2. Expect to give things up

It is improbable that you can just add an effective dose of mindfulness practice to an already busy life. During the eight weeks of your course, you might need to deliberately choose to let go of some things that currently take up your time (phone addiction, the news, TV, Netflix or social media) so you can get some practice under your belt.


3. Expect to feel more relaxed and spacious

The daily practice does affect the nervous system, and getting to know your own mind and body is deeply relieving. People report better sleep, less anxiety and agitation, and a general sense of having more time and space to participate in their life in spontaneous and enjoyable ways.

 

4. Expect a change of mind

We spend so much time living in and from our mental maps – our stories – both personal and cultural. Mindfulness meditation practice opens up the possibility of reflecting on these stories and seeing which of them holds water and which no longer make sense in your current context.

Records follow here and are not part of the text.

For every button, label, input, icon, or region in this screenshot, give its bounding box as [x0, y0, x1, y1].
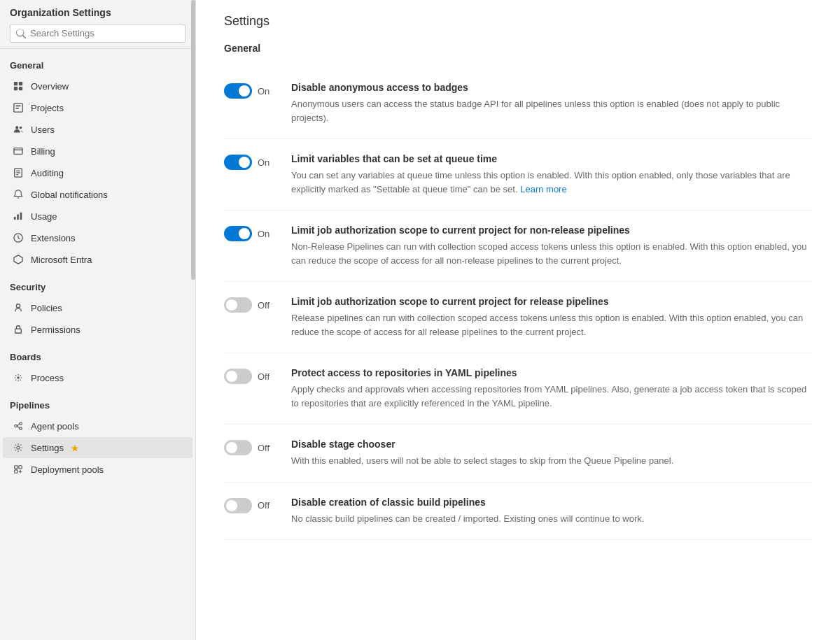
- toggle-area-limit-variables-queue: On: [224, 153, 274, 170]
- sidebar-item-auditing[interactable]: Auditing: [3, 162, 192, 183]
- svg-point-18: [16, 304, 20, 308]
- toggle-track-disable-stage-chooser: [224, 440, 252, 455]
- svg-rect-5: [16, 106, 21, 107]
- sidebar-section-label: Boards: [0, 341, 195, 367]
- toggle-label-disable-stage-chooser: Off: [258, 443, 274, 453]
- sidebar-item-label: Projects: [31, 103, 64, 113]
- toggle-track-limit-job-auth-nonrelease: [224, 226, 252, 241]
- setting-row-limit-variables-queue: OnLimit variables that can be set at que…: [224, 139, 812, 211]
- toggle-limit-job-auth-nonrelease[interactable]: [224, 226, 252, 241]
- setting-title-disable-classic-build: Disable creation of classic build pipeli…: [291, 497, 812, 508]
- process-icon: [13, 372, 24, 383]
- sidebar-item-users[interactable]: Users: [3, 119, 192, 140]
- sidebar-section-general: GeneralOverviewProjectsUsersBillingAudit…: [0, 49, 195, 270]
- sidebar-item-projects[interactable]: Projects: [3, 97, 192, 118]
- svg-rect-0: [14, 82, 18, 85]
- toggle-track-limit-job-auth-release: [224, 297, 252, 313]
- sidebar-item-label: Deployment pools: [31, 464, 104, 475]
- sidebar-item-deployment-pools[interactable]: Deployment pools: [3, 459, 192, 480]
- sidebar-item-policies[interactable]: Policies: [3, 297, 192, 318]
- svg-rect-29: [15, 470, 18, 473]
- page-title: Settings: [224, 14, 812, 29]
- toggle-area-limit-job-auth-release: Off: [224, 296, 274, 313]
- setting-desc-limit-variables-queue: You can set any variables at queue time …: [291, 169, 812, 196]
- sidebar-item-extensions[interactable]: Extensions: [3, 227, 192, 248]
- svg-point-7: [15, 126, 18, 129]
- sidebar-item-process[interactable]: Process: [3, 367, 192, 388]
- sidebar-item-agent-pools[interactable]: Agent pools: [3, 415, 192, 436]
- svg-point-26: [17, 446, 20, 449]
- toggle-track-limit-variables-queue: [224, 155, 252, 170]
- setting-row-disable-classic-build: OffDisable creation of classic build pip…: [224, 483, 812, 541]
- sidebar-item-label: Permissions: [31, 325, 80, 335]
- svg-point-23: [20, 427, 22, 430]
- toggle-label-limit-job-auth-nonrelease: On: [258, 229, 274, 239]
- sidebar-section-security: SecurityPoliciesPermissions: [0, 271, 195, 340]
- setting-content-limit-job-auth-release: Limit job authorization scope to current…: [291, 296, 812, 339]
- sidebar-section-label: Security: [0, 271, 195, 297]
- sidebar-item-label: Policies: [31, 303, 62, 313]
- sidebar-item-permissions[interactable]: Permissions: [3, 319, 192, 340]
- auditing-icon: [13, 167, 24, 178]
- settings-list: OnDisable anonymous access to badgesAnon…: [224, 68, 812, 540]
- sidebar: Organization Settings GeneralOverviewPro…: [0, 0, 196, 640]
- toggle-track-disable-classic-build: [224, 498, 252, 513]
- extensions-icon: [13, 232, 24, 243]
- setting-row-disable-stage-chooser: OffDisable stage chooserWith this enable…: [224, 425, 812, 483]
- sidebar-item-label: Settings: [31, 443, 64, 453]
- svg-rect-2: [14, 87, 18, 90]
- entra-icon: [13, 254, 24, 265]
- toggle-protect-yaml-repos[interactable]: [224, 369, 252, 384]
- setting-desc-disable-anonymous-badges: Anonymous users can access the status ba…: [291, 97, 812, 125]
- toggle-area-disable-classic-build: Off: [224, 497, 274, 513]
- setting-content-disable-stage-chooser: Disable stage chooserWith this enabled, …: [291, 439, 812, 468]
- sidebar-section-pipelines: PipelinesAgent poolsSettings Deployment …: [0, 389, 195, 480]
- svg-rect-1: [19, 82, 22, 85]
- setting-title-protect-yaml-repos: Protect access to repositories in YAML p…: [291, 367, 812, 378]
- users-icon: [13, 124, 24, 135]
- toggle-area-limit-job-auth-nonrelease: On: [224, 225, 274, 241]
- setting-content-disable-classic-build: Disable creation of classic build pipeli…: [291, 497, 812, 526]
- svg-point-21: [15, 425, 18, 427]
- sidebar-item-global-notifications[interactable]: Global notifications: [3, 184, 192, 205]
- sidebar-item-overview[interactable]: Overview: [3, 76, 192, 97]
- sidebar-item-label: Microsoft Entra: [31, 255, 92, 265]
- sidebar-item-label: Users: [31, 125, 55, 135]
- setting-title-disable-anonymous-badges: Disable anonymous access to badges: [291, 82, 812, 93]
- learn-more-link[interactable]: Learn more: [520, 184, 566, 194]
- sidebar-item-billing[interactable]: Billing: [3, 141, 192, 162]
- toggle-disable-anonymous-badges[interactable]: [224, 83, 252, 99]
- toggle-thumb-limit-job-auth-release: [226, 299, 237, 311]
- toggle-disable-stage-chooser[interactable]: [224, 440, 252, 455]
- search-box[interactable]: [10, 24, 186, 43]
- setting-desc-disable-classic-build: No classic build pipelines can be create…: [291, 512, 812, 526]
- setting-desc-protect-yaml-repos: Apply checks and approvals when accessin…: [291, 383, 812, 410]
- sidebar-content: GeneralOverviewProjectsUsersBillingAudit…: [0, 49, 195, 640]
- sidebar-section-label: General: [0, 49, 195, 75]
- toggle-area-disable-stage-chooser: Off: [224, 439, 274, 455]
- svg-rect-19: [15, 329, 22, 333]
- sidebar-item-usage[interactable]: Usage: [3, 206, 192, 227]
- setting-content-limit-job-auth-nonrelease: Limit job authorization scope to current…: [291, 225, 812, 267]
- setting-content-protect-yaml-repos: Protect access to repositories in YAML p…: [291, 367, 812, 410]
- sidebar-item-settings[interactable]: Settings: [3, 437, 192, 458]
- setting-title-disable-stage-chooser: Disable stage chooser: [291, 439, 812, 450]
- sidebar-item-microsoft-entra[interactable]: Microsoft Entra: [3, 249, 192, 270]
- setting-desc-limit-job-auth-release: Release pipelines can run with collectio…: [291, 311, 812, 339]
- svg-rect-9: [14, 148, 22, 155]
- agent-pools-icon: [13, 420, 24, 432]
- notifications-icon: [13, 189, 24, 200]
- toggle-limit-variables-queue[interactable]: [224, 155, 252, 170]
- sidebar-item-label: Usage: [31, 211, 57, 222]
- toggle-disable-classic-build[interactable]: [224, 498, 252, 513]
- setting-title-limit-job-auth-release: Limit job authorization scope to current…: [291, 296, 812, 307]
- toggle-track-protect-yaml-repos: [224, 369, 252, 384]
- svg-rect-14: [14, 217, 16, 220]
- toggle-thumb-protect-yaml-repos: [226, 371, 237, 382]
- search-input[interactable]: [30, 28, 179, 38]
- sidebar-scrollbar[interactable]: [191, 0, 195, 640]
- setting-row-limit-job-auth-release: OffLimit job authorization scope to curr…: [224, 282, 812, 353]
- toggle-limit-job-auth-release[interactable]: [224, 297, 252, 313]
- sidebar-item-label: Auditing: [31, 168, 64, 178]
- svg-rect-16: [20, 213, 22, 220]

You will have an opportunity to update these old maps and perhaps see yourself and the world with fresh eyes.

 
5. Expect to deal with stuff

Through paying more attention, you may begin to notice how you use food, alcohol, exercise and devices to avoid moments of stasis, dullness, boredom, sadness and grief, pain, anxiety and irritation – rather than dealing effectively and directly with those states. This knowledge is empowering. Avoiding things and states takes a lot of energy and generates stress and procrastination. Becoming more robust, so that things can be faced and investigated, will feel liberating and refreshing.


6. Expect to feel connected

The practice seems to open us up to a more empathic, open-hearted inquiry into the experience of ourselves, as well as the 'other' – whoever that may be in our lives. It seems to help us to see others differently; not as an instrument to be used, but as a person to be honoured. There often develops an emerging sense that we are all in the same boat – all stressed, all wanting to find a way to thrive and participate in life. This sense of connection feels good for smart mammals like us, as it breaks down that subtle sense of isolation and alienation that so many people live with.